**Task directions**. In the data below, the copy begins at the line containing "What makes this" and runs through the last line; repeat those lines exactly, minus the pictures.
━━━━━ Material provided ━━━━━
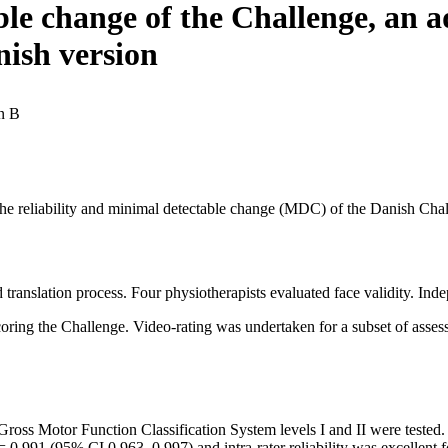
le change of the Challenge, an ad
nish version
n B
 the reliability and minimal detectable change (MDC) of the Danish Chal
translation process. Four physiotherapists evaluated face validity. In
ring the Challenge. Video-rating was undertaken for a subset of assess
Gross Motor Function Classification System levels I and II were tested. 
.991 (95% CI 0.963–0.997) and intra-rater reliability was excellent 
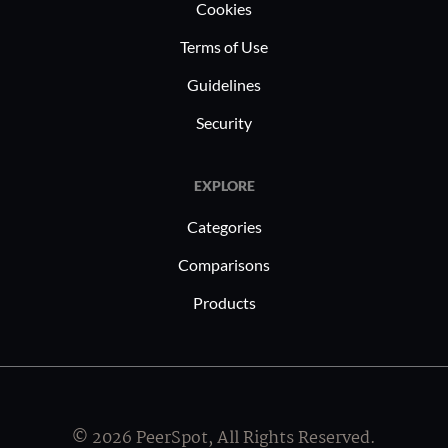
Cookies
Terms of Use
We have yet to get any negative feedback on
Guidelines
the solution, and it is easy to renew. I consider
this as ROI.
Security
EXPLORE
What's my experience with pricing, setup
Categories
cost, and licensing?
Comparisons
Products
SEP sesam offers a perpetual licensing
option, which means you don't have to renew
your license at a new price every time. I rate
the solution's pricing a six and a half out of
© 2026 PeerSpot, All Rights Reserved.
ten.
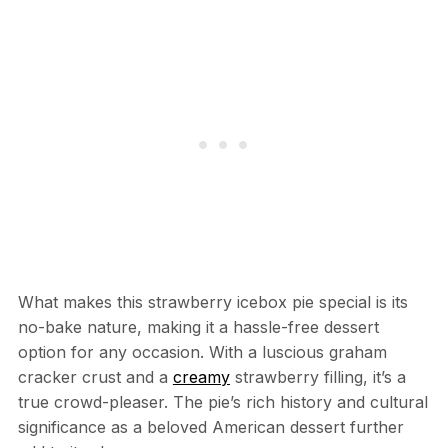
What makes this strawberry icebox pie special is its
no-bake nature, making it a hassle-free dessert
option for any occasion. With a luscious graham
cracker crust and a
creamy
strawberry filling, it’s a
true crowd-pleaser. The pie’s rich history and cultural
significance as a beloved American dessert further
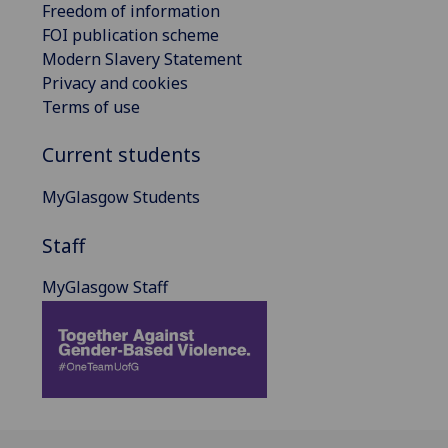
Freedom of information
FOI publication scheme
Modern Slavery Statement
Privacy and cookies
Terms of use
Current students
MyGlasgow Students
Staff
MyGlasgow Staff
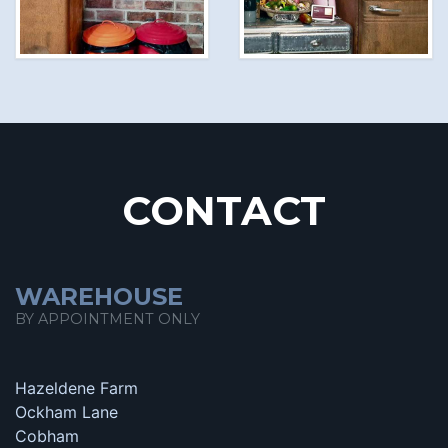
CONTACT
WAREHOUSE
BY APPOINTMENT ONLY
Hazeldene Farm
Ockham Lane
Cobham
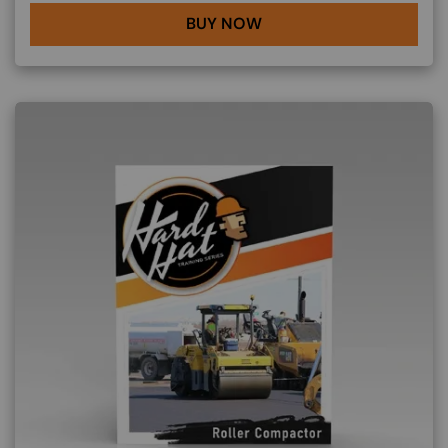
BUY NOW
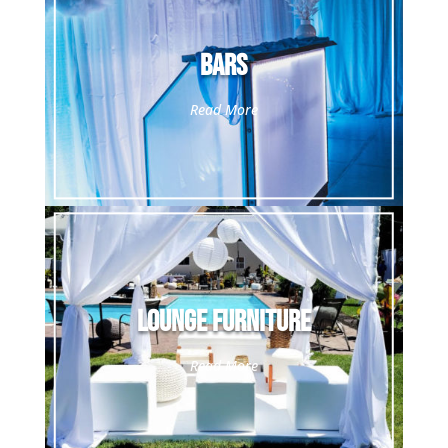
Bars
Read More
Lounge Furniture
Read More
━━━━━
**Your response**.
What makes this strawberry icebox pie special is its
no-bake nature, making it a hassle-free dessert
option for any occasion. With a luscious graham
cracker crust and a
creamy
strawberry filling, it’s a
true crowd-pleaser. The pie’s rich history and cultural
significance as a beloved American dessert further
Freedom of information
FOI publication scheme
Modern Slavery Statement
Privacy and cookies
Terms of use
Current students
MyGlasgow Students
Staff
MyGlasgow Staff
CONTACT
WAREHOUSE
BY APPOINTMENT ONLY
Hazeldene Farm
Ockham Lane
Cobham
BUY NOW
Bars
Read More
Lounge Furniture
Read More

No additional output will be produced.